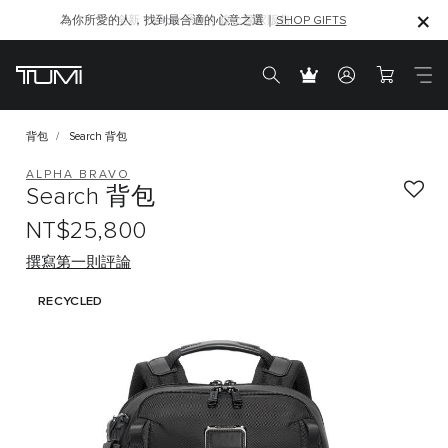
為你所愛的人，找到最合適的心意之選｜
SHOP GIFTS
SHOP GIFTS
背包
Search 背包
ALPHA BRAVO
Search 背包
NT$25,800
撰寫第一則評論
RECYCLED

* * *

Work order ->
Once the pictures are set aside, please reproduce the remaining material word for word.

Answer box ->
為你所愛的人，找到最合適的心意之選｜
SHOP GIFTS
SHOP GIFTS
背包
Search 背包
ALPHA BRAVO
Search 背包
NT$25,800
撰寫第一則評論
RECYCLED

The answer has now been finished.